Stress Management and Leadership
I have said in the past that leadership is a complex subject and one of the most intriguing components is its relationship to stress and stress management.
Stress management and stress relief is essential to leadership at every level. Leaders often use stress as a tool to get maximum productivity from themselves and from others but care must be taken to insure that the pressure to perform is applied in such a way as to allow relief in extreme cases. The power of steam properly harnessed and directed can move mountains. It can also burst any container without a proper control valve.
An effective "pressure tool" often utilized by leaders is time. Deadlines create stress. They also create results. The time clock in a football or hockey game creates a very real deadline often resulting in extreme short term stress and superstar performance in the dying minutes or seconds of a game. The ability to perform under pressure is one of the characteristics of the superstar but to others it can be debilitating - its not a tool that can be applied to all people in all circumstances.
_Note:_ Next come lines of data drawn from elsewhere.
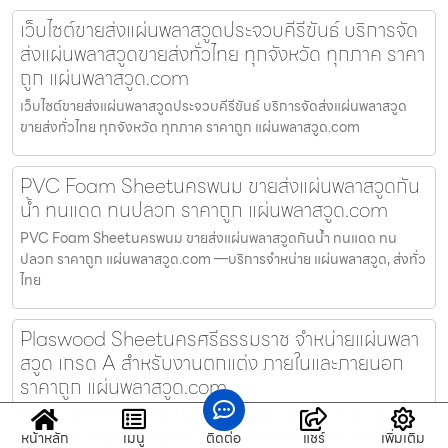
เว็บไซต์ขายส่งแผ่นพลาสวูดประจวบคีรีขันธ์ บริการจัด
ส่งแผ่นพลาสวูดขายส่งทั่วไทย ทุกจังหวัด ทุกภาค ราคา
ถูก แผ่นพลาสวูด.com
เว็บไซต์ขายส่งแผ่นพลาสวูดประจวบคีรีขันธ์ บริการจัดส่งแผ่นพลาสวูด
ขายส่งทั่วไทย ทุกจังหวัด ทุกภาค ราคาถูก แผ่นพลาสวูด.com
PVC Foam Sheetนครพนม ขายส่งแผ่นพลาสวูดกัน
น้ำ ทนแดด ทนปลวก ราคาถูก แผ่นพลาสวูด.com
PVC Foam Sheetนครพนม ขายส่งแผ่นพลาสวูดกันน้ำ ทนแดด ทน
ปลวก ราคาถูก แผ่นพลาสวูด.com —บริการจำหน่าย แผ่นพลาสวูด, ส่งทั่ว
ไทย
Plaswood Sheetนครศรีธรรมราช จำหน่ายแผ่นพลา
สวูด เกรด A สำหรับงานตกแต่ง ภายในและภายนอก
ราคาถูก แผ่นพลาสวูด.com
Plaswood Sheetนครศรีธรรมราช จำหน่ายแผ่นพลาสวูด เกรด A สำหรับ
งานตกแต่ง ภายในและภายนอก ราคาถูก แผ่นพลาสวูด.com —บริการจำ
หน้าหลัก
เมนู
ติดต่อ
แชร์
เพิ่มเติม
There are situations where a deadline is a matter of life or death but there is a difference in leadership that presents the saving of life as a reward and that which presents the responsibility for death as a consequence of failure.
Extreme stress results from unrealistic consequences to missed deadlines. I have never worked to a deadline that if missed would result in the destruction of all humanity but I have worked for people that made me feel that way - or tried to.
We all do things for only one of two reasons - to achieve a gain or to prevent a loss - thus the ages old tradition of carrot and stick. One mark of leadership is the ability to balance the application of both so as to get results without destruction of the means of production.
Stress anxiety can be reduced by extending a deadline or by lowering expectations when they prove to be impossibly high. A psychiatrist once told me that stress is the result of a gap between our expectations and reality and the trick is to lower the expectations to a level that is still difficult to achieve but not totally impossible. There is no motivation in striving for a goal you know is beyond your grasp.